Ok, thats good, what breeds will you be hatching?


----------



## quailpower (Jul 30, 2009)

I'll be back later tonight with a list of breeds that I can get


----------



## *mogwai* (Feb 18, 2008)

i might be interested if you hatch a couple of buff orpingtons. 

my folks live in manchester so could meet you to collect.


----------



## quailpower (Jul 30, 2009)

*Ducks*
Indian Runner
Saxony
Cayuga
Call
Campbell
Pekin

*Quails*
Japanese
California
Chinese
Bobwhite

*Chickens*
Silkies
Sussex
Orpington
Peking
Legbar
Bantams

I can get other eggs to hatch on request, so if you'd like something in particular ill see what I can do.
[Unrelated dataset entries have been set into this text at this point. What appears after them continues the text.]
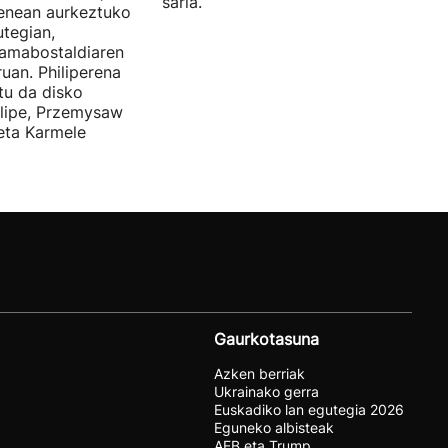
saria.
enean aurkeztuko
tegian,
amabostaldiaren
uan. Philiperena
itu da disko
elipe, Przemysaw
 eta Karmele
Gaurkotasuna
Azken berriak
Ukrainako gerra
Euskadiko lan egutegia 2026
Eguneko albisteak
AEB eta Trump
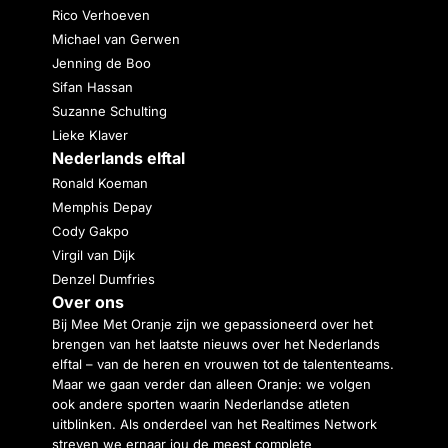
Rico Verhoeven
Michael van Gerwen
Jenning de Boo
Sifan Hassan
Suzanne Schulting
Lieke Klaver
Nederlands elftal
Ronald Koeman
Memphis Depay
Cody Gakpo
Virgil van Dijk
Denzel Dumfries
Over ons
Bij Mee Met Oranje zijn we gepassioneerd over het
brengen van het laatste nieuws over het Nederlands
elftal – van de heren en vrouwen tot de talententeams.
Maar we gaan verder dan alleen Oranje: we volgen
ook andere sporten waarin Nederlandse atleten
uitblinken. Als onderdeel van het Realtimes Network
streven we ernaar jou de meest complete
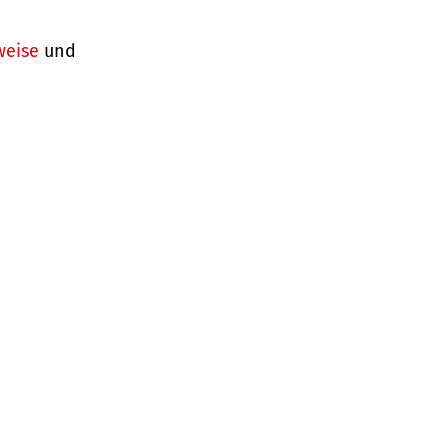
weise
und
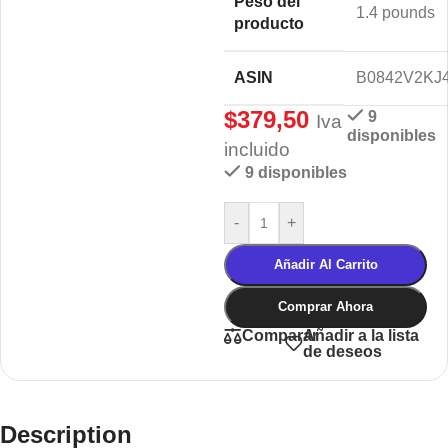
Peso del
1.4 pounds
producto
ASIN
B0842V2KJ
$
379,50
9
Iva
disponibles
incluido
9 disponibles
-
+
Añadir Al Carrito
Comprar Ahora
Añadir a la lista
Comparar
de deseos
Description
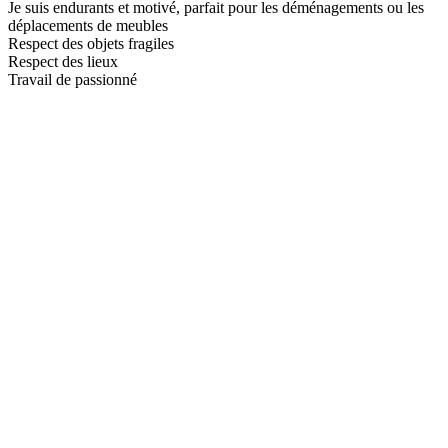
Je suis endurants et motivé, parfait pour les déménagements ou les
déplacements de meubles
Respect des objets fragiles
Respect des lieux
Travail de passionné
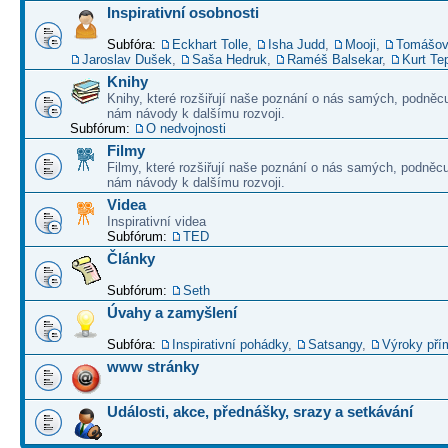
Inspirativní osobnosti
Subfóra:
Eckhart Tolle
,
Isha Judd
,
Mooji
,
Tomášov
Jaroslav Dušek
,
Saša Hedruk
,
Raméš Balsekar
,
Kurt Te
Knihy
Knihy, které rozšiřují naše poznání o nás samých, podněcu
nám návody k dalšímu rozvoji.
Subfórum:
O nedvojnosti
Filmy
Filmy, které rozšiřují naše poznání o nás samých, podněcu
nám návody k dalšímu rozvoji.
Videa
Inspirativní videa
Subfórum:
TED
Články
Subfórum:
Seth
Úvahy a zamyšlení
Subfóra:
Inspirativní pohádky
,
Satsangy
,
Výroky pří
www stránky
Události, akce, přednášky, srazy a setkávání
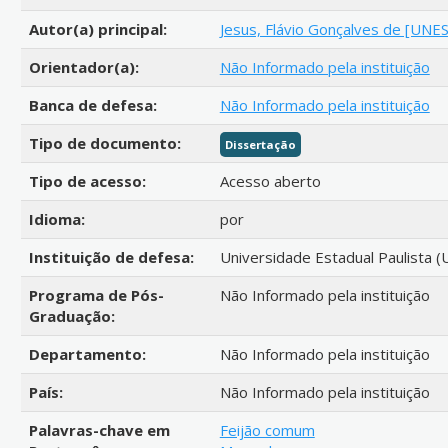
Autor(a) principal:
Jesus, Flávio Gonçalves de [UNE
Orientador(a):
Não Informado pela instituição
Banca de defesa:
Não Informado pela instituição
Tipo de documento:
Dissertação
Tipo de acesso:
Acesso aberto
Idioma:
por
Instituição de defesa:
Universidade Estadual Paulista (
Programa de Pós-
Não Informado pela instituição
Graduação:
Departamento:
Não Informado pela instituição
País:
Não Informado pela instituição
Palavras-chave em
Feijão comum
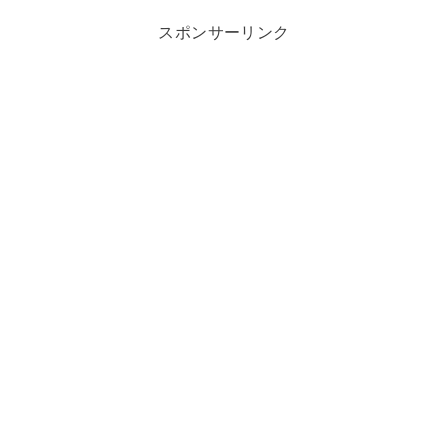
スポンサーリンク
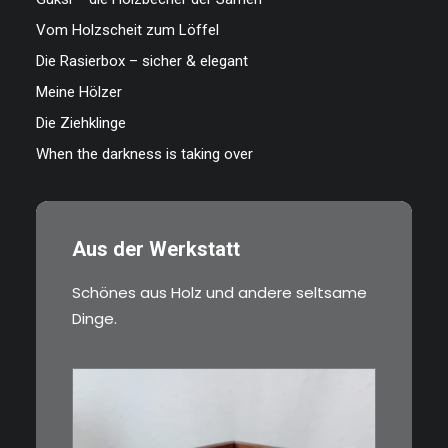
Vom Holzscheit zum Löffel
Die Rasierbox – sicher & elegant
Meine Hölzer
Die Ziehklinge
When the darkness is taking over
Aus der Werkstatt
Schönes aus Holz und andere seltsame
Dinge.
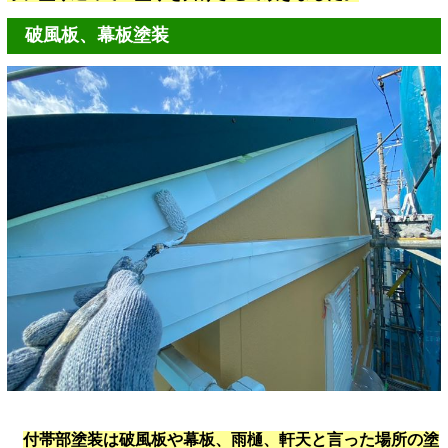
破風板、幕板塗装
付帯部塗装は破風板や幕板、雨樋、軒天と言った場所の塗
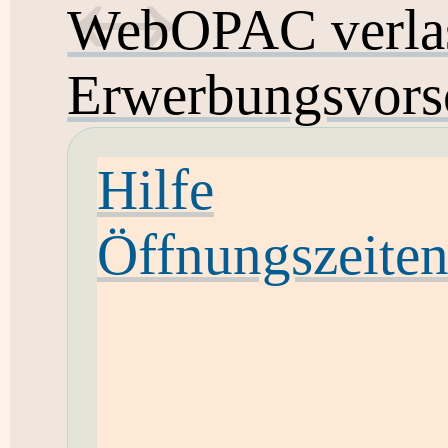
WebOPAC verla
Erwerbungsvors
Hilfe
Öffnungszeite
I also might have a go with geese or pheasants,


----------



## selina20 (May 28, 2008)

Shame ur not nearer i would love to get my mum some califonian quails again


----------



## quailpower (Jul 30, 2009)

I've just ordered some Japanese quails to start with, 

I might have a look at the.prices of train tickets to places, me going on the train is probably cheaper than couriers


----------



## skimsa (Sep 28, 2007)

Oooooooooooooh cali quails please


----------



## Tommy123 (Sep 19, 2008)

Hmm, you have pekins, what colours? Would you be able to send the eggs for me to incubate?
Cheers.


----------



## dillhodg (Jul 4, 2010)

*hi*

how many duck and chickens and quail do you have would you please write back or phone me 07588772285


----------



## Dixie19 (Oct 5, 2009)

I would definitely be interested if you started this venture, good luck with it pal.


----------



## dillhodg (Jul 4, 2010)

quailpower said:


> Basically I've successfully raised some poultry and I've found a real joy in hatching them and rearing them. The only problem is my house is not built for thousands of birds, even with a chicken coop and duck house.
> 
> So, I was wondering if anyone would be interested in chickens/ducks/quails? I dont want to be hatching them if they dont have a happy home to go to.
> 
> ...


 

how many quails,ducks and chickens do you have i am very intrested please send phone number back so i can cotact you i will be able to pick up


----------



## snakewhisperer (Nov 13, 2009)

Would love to have Quail again, but you're so far away:bash: shame, good luck anyway:2thumb:


----------



## mubz (Jun 7, 2009)

quailpower said:


> *Ducks*
> Indian Runner
> Saxony
> Cayuga
> ...


Do You Still Have These ?
My mum is interested in ducks, can you show me the ducks that are available, what they look like as chicks and adults. Looking on google we are interested in Cambells, but still not sure as they all look different. Also do you sell as hatchlings ?
How much, we live in Bolton.
Thanks


----------



## quailpower (Jul 30, 2009)

Sorry I didn't reply everyone! If anyone needs me hit me with an email at [email protected] and ill reply straight away. Quails are in the inc at the minute and I'm booked for chickens next then maybe some pekin ducks. And don't worry about missing out ill ne posting them in the classifieds as soon as they're ready x


----------



## quailpower (Jul 30, 2009)

To the post above, they will all be hatchlings as they are more tame if they imprint on humans. As I said email or pm me because I'm.a bugger for forgetting about threads. Also I'm on the touchscreen and its a b****


----------



## Writhedhornbill (Feb 16, 2010)

I have a very lonely male common quail... know where I could pair him up?


----------



## quailpower (Jul 30, 2009)

well ive got some little japanese quails breaking out the shells today


----------